当コラムでは、「賃貸管理ビジネスを成功に導くためのポイント」を、オーナーズエージェントのコンサルタントたちが分かりやすく解説します。

今回のテーマは「入居審査のポイントと判断基準」です。

入居審査で気を付けたいポイントと判断基準

こんにちは! コンサルタントの萩原です。

10年以上の賃貸仲介・管理会社での現場経験を活かし、全国の不動産会社様の収益UP、業務効率化のご提案をさせていただいております。

また、以前は管理会社の入居審査担当として、年間2,000件の申込書類に目を通してきました。その経験を基に、前回のコラムでは管理会社に求められる入居審査がいかに大事か、私自身の「痛恨のミス」エピソードとともに解説いたしました。

今回は前回記事の続編として、管理会社が審査時に気をつけたいポイントと、判断基準がブレないための事前準備についてお伝えいたします。

審査時に気をつけたいポイント

問題を起こす可能性の高い入居者というのは、往々にして対面時の見た目や言動に気を遣っているものです。

後ろ暗いことがあるほど、不審に思われないよう身分を隠したり、虚偽の申告をしたりして、真っ当な人物を装うものですよね。

もちろん、そんな張りぼての演技であれば、少し審査を進めれば見抜けます。昨今は保証会社を導入している管理会社様も多いと思いますが、ひとまず保証会社の審査を通過したのであれば安心できると言えるでしょう。

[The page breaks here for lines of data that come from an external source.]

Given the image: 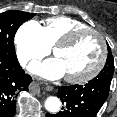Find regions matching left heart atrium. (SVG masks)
Instances as JSON below:
<instances>
[{"instance_id": "obj_1", "label": "left heart atrium", "mask_w": 117, "mask_h": 117, "mask_svg": "<svg viewBox=\"0 0 117 117\" xmlns=\"http://www.w3.org/2000/svg\"><path fill=\"white\" fill-rule=\"evenodd\" d=\"M31 71L45 79L55 80L63 77L64 70L57 58L46 60L31 66Z\"/></svg>"}]
</instances>
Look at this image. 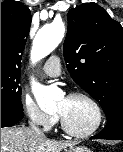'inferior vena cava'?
I'll return each instance as SVG.
<instances>
[{
    "label": "inferior vena cava",
    "mask_w": 123,
    "mask_h": 152,
    "mask_svg": "<svg viewBox=\"0 0 123 152\" xmlns=\"http://www.w3.org/2000/svg\"><path fill=\"white\" fill-rule=\"evenodd\" d=\"M31 130H33L37 135L44 136V133L39 129L38 124L35 122H30Z\"/></svg>",
    "instance_id": "obj_1"
}]
</instances>
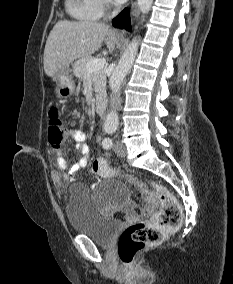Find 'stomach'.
<instances>
[{
	"instance_id": "0dacf381",
	"label": "stomach",
	"mask_w": 233,
	"mask_h": 284,
	"mask_svg": "<svg viewBox=\"0 0 233 284\" xmlns=\"http://www.w3.org/2000/svg\"><path fill=\"white\" fill-rule=\"evenodd\" d=\"M52 80L56 83L55 92L58 97L68 98L74 93L75 82L69 66L54 74Z\"/></svg>"
}]
</instances>
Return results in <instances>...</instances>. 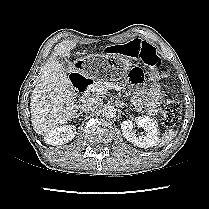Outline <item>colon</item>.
Here are the masks:
<instances>
[{"label":"colon","mask_w":209,"mask_h":209,"mask_svg":"<svg viewBox=\"0 0 209 209\" xmlns=\"http://www.w3.org/2000/svg\"><path fill=\"white\" fill-rule=\"evenodd\" d=\"M107 54L119 53L129 58H138L144 64L156 68L160 63V58L156 48L148 41L135 39L124 45L113 44L105 47ZM161 72H154V77H163ZM181 117V105L178 100L170 98L166 101L163 110V120L167 126H174Z\"/></svg>","instance_id":"obj_1"}]
</instances>
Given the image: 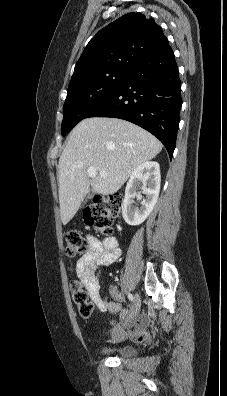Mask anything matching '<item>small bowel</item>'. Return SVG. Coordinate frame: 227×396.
Returning <instances> with one entry per match:
<instances>
[{"instance_id": "obj_1", "label": "small bowel", "mask_w": 227, "mask_h": 396, "mask_svg": "<svg viewBox=\"0 0 227 396\" xmlns=\"http://www.w3.org/2000/svg\"><path fill=\"white\" fill-rule=\"evenodd\" d=\"M88 241L89 250L77 261L76 272L78 278L88 291L91 300L100 310L108 309L117 314L121 321H127L128 335L132 339L144 341L147 337L146 328L150 321L149 316L144 314L129 321L128 311L121 304L124 297L116 287H111L109 291L111 299L101 294L100 273L120 256L116 239L107 238L101 242L94 236L89 235ZM110 333L115 340L122 339L125 336L119 326H114Z\"/></svg>"}]
</instances>
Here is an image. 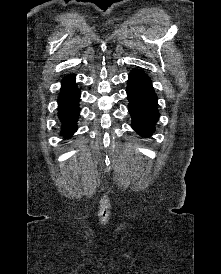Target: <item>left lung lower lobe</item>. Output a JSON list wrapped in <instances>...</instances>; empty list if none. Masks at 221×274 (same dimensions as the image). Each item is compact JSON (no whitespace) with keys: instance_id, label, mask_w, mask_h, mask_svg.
Returning a JSON list of instances; mask_svg holds the SVG:
<instances>
[{"instance_id":"1","label":"left lung lower lobe","mask_w":221,"mask_h":274,"mask_svg":"<svg viewBox=\"0 0 221 274\" xmlns=\"http://www.w3.org/2000/svg\"><path fill=\"white\" fill-rule=\"evenodd\" d=\"M128 110L132 117V128L142 137H149L155 131L159 112L157 95L150 78L139 69L132 70L128 76Z\"/></svg>"}]
</instances>
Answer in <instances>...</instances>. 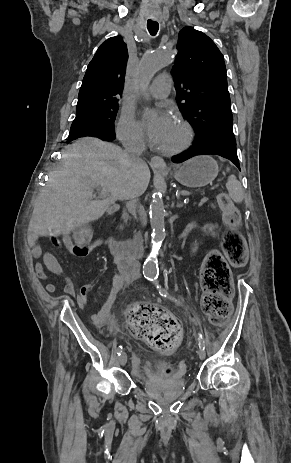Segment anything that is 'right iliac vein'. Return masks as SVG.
Listing matches in <instances>:
<instances>
[{
	"instance_id": "obj_1",
	"label": "right iliac vein",
	"mask_w": 291,
	"mask_h": 463,
	"mask_svg": "<svg viewBox=\"0 0 291 463\" xmlns=\"http://www.w3.org/2000/svg\"><path fill=\"white\" fill-rule=\"evenodd\" d=\"M119 363L124 366L127 363V355L125 352H122L118 357Z\"/></svg>"
}]
</instances>
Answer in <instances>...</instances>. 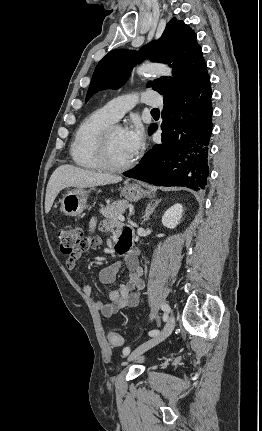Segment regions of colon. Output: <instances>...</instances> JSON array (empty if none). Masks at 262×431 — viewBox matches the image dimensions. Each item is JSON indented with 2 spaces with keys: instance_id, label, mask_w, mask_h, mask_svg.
I'll use <instances>...</instances> for the list:
<instances>
[{
  "instance_id": "1",
  "label": "colon",
  "mask_w": 262,
  "mask_h": 431,
  "mask_svg": "<svg viewBox=\"0 0 262 431\" xmlns=\"http://www.w3.org/2000/svg\"><path fill=\"white\" fill-rule=\"evenodd\" d=\"M59 246L61 252L68 257L78 256L93 246L99 244V238L93 235H86L83 229L78 226H64L60 229ZM108 342L113 346L122 344V337L118 332L108 333Z\"/></svg>"
}]
</instances>
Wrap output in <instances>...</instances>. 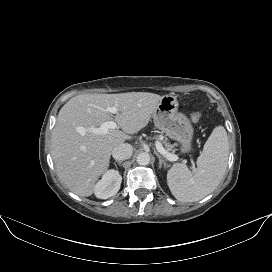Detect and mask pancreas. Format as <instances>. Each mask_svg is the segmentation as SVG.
Instances as JSON below:
<instances>
[{
	"label": "pancreas",
	"instance_id": "cf45deb5",
	"mask_svg": "<svg viewBox=\"0 0 272 272\" xmlns=\"http://www.w3.org/2000/svg\"><path fill=\"white\" fill-rule=\"evenodd\" d=\"M159 139L161 140L162 144L165 146V149L168 152L174 153L176 151V149L174 148V145L170 144L166 137L161 136Z\"/></svg>",
	"mask_w": 272,
	"mask_h": 272
}]
</instances>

しかしながら、保証会社の審査は、入居希望者の家賃支払い能力など債権関連にフォーカスしている分、人柄や素性までは細かく調べません

よって、保証会社の審査は重視しつつも、管理会社もまた独自に客観的な審査をすることが重要になります。

管理会社は書面での判断が多いとは思いますが、少なくとも申込書身分証明書の2つはしっかり確認していきましょう。

申込書に関するポイント

1.関係者への意思確認

まず確認したいのは、関係者が実在するか、引っ越しの事実を把握しているかどうかです。

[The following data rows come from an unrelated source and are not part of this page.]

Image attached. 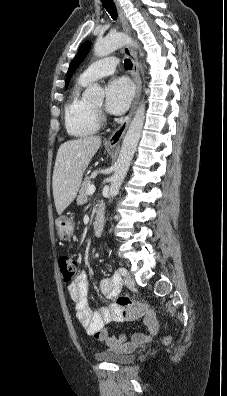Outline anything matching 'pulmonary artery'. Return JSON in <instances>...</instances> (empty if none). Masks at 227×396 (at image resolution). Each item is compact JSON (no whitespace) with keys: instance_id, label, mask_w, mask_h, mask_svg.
Instances as JSON below:
<instances>
[{"instance_id":"pulmonary-artery-1","label":"pulmonary artery","mask_w":227,"mask_h":396,"mask_svg":"<svg viewBox=\"0 0 227 396\" xmlns=\"http://www.w3.org/2000/svg\"><path fill=\"white\" fill-rule=\"evenodd\" d=\"M118 65V59L107 57L90 64L80 75V79L86 82H92L101 77L110 75L115 72Z\"/></svg>"}]
</instances>
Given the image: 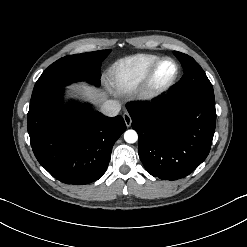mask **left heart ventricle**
<instances>
[{
    "label": "left heart ventricle",
    "instance_id": "left-heart-ventricle-1",
    "mask_svg": "<svg viewBox=\"0 0 247 247\" xmlns=\"http://www.w3.org/2000/svg\"><path fill=\"white\" fill-rule=\"evenodd\" d=\"M176 74V66L172 61H163L156 69L152 86L155 88L162 87L169 83Z\"/></svg>",
    "mask_w": 247,
    "mask_h": 247
}]
</instances>
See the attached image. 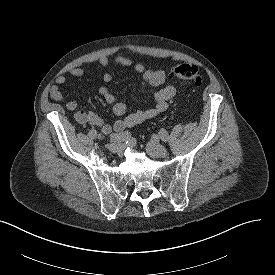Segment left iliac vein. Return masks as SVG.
<instances>
[{"label": "left iliac vein", "mask_w": 275, "mask_h": 275, "mask_svg": "<svg viewBox=\"0 0 275 275\" xmlns=\"http://www.w3.org/2000/svg\"><path fill=\"white\" fill-rule=\"evenodd\" d=\"M146 151L154 158H164L168 152L157 140H152L146 145Z\"/></svg>", "instance_id": "obj_1"}]
</instances>
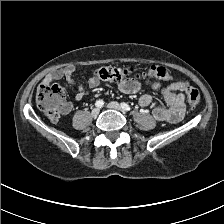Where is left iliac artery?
<instances>
[{"label":"left iliac artery","mask_w":224,"mask_h":224,"mask_svg":"<svg viewBox=\"0 0 224 224\" xmlns=\"http://www.w3.org/2000/svg\"><path fill=\"white\" fill-rule=\"evenodd\" d=\"M120 107L125 111H130L131 107L127 103H121Z\"/></svg>","instance_id":"left-iliac-artery-1"}]
</instances>
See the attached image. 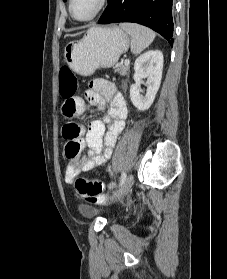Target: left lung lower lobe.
<instances>
[{
	"label": "left lung lower lobe",
	"mask_w": 227,
	"mask_h": 279,
	"mask_svg": "<svg viewBox=\"0 0 227 279\" xmlns=\"http://www.w3.org/2000/svg\"><path fill=\"white\" fill-rule=\"evenodd\" d=\"M173 0H108L99 24L134 22L161 34L173 45Z\"/></svg>",
	"instance_id": "1"
}]
</instances>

本人や同居人、親権者、緊急連絡先(保証人含む)、勤務先など申込書に記載されている連絡先には、業務が圧迫されない範囲で可能な限り確認の連絡を入れましょう。

関係者と電話で話ができれば、本人の人柄や素性が見えてくるかもしれません。保証会社の確認連絡と重複する可能性もありますが、確認漏れを起こすよりはずっとマシです。

実際に私の場合、独自に連絡してみたところ、「保証会社は承認したけれど実際は勤務先を辞めていた」ということがありました(その申込みは結果的にキャンセルとなり、その後、申込みをした人は詐欺の罪で逮捕されたそうです)。

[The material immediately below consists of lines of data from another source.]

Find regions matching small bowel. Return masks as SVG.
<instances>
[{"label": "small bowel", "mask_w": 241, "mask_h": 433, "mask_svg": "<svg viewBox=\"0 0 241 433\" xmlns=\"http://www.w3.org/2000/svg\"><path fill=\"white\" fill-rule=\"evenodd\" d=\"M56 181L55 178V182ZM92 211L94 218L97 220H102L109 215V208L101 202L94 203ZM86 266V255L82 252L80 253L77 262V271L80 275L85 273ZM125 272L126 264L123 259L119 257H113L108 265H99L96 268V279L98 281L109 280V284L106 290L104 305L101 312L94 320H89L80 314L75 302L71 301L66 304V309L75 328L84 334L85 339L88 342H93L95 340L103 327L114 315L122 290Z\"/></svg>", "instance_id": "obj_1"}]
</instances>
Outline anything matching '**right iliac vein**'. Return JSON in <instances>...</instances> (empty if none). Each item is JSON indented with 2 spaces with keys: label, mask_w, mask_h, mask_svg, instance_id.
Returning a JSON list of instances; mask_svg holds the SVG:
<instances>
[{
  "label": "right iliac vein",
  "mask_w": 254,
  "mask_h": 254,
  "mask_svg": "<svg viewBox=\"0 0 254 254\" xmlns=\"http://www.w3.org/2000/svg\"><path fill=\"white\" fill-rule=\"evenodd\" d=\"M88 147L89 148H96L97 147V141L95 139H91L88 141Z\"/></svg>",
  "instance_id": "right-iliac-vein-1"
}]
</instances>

また、親権者への連絡・意思確認が充分じゃなかったために、親権者から「娘がいなくなった!」と怒鳴り込まれた経験もあります。確認連絡をおろそかにしないよう、ぜひ注意してみてください。

 

なお、確認連絡を確実にするには、携帯電話の番号が必要です。必ず関係者全員から入手しておきましょう。

その時にチェックしたいのが「使用歴」。使用期間が極端に短い場合は何かから逃げていたり、過去にトラブルを起こしていたりする可能性があります。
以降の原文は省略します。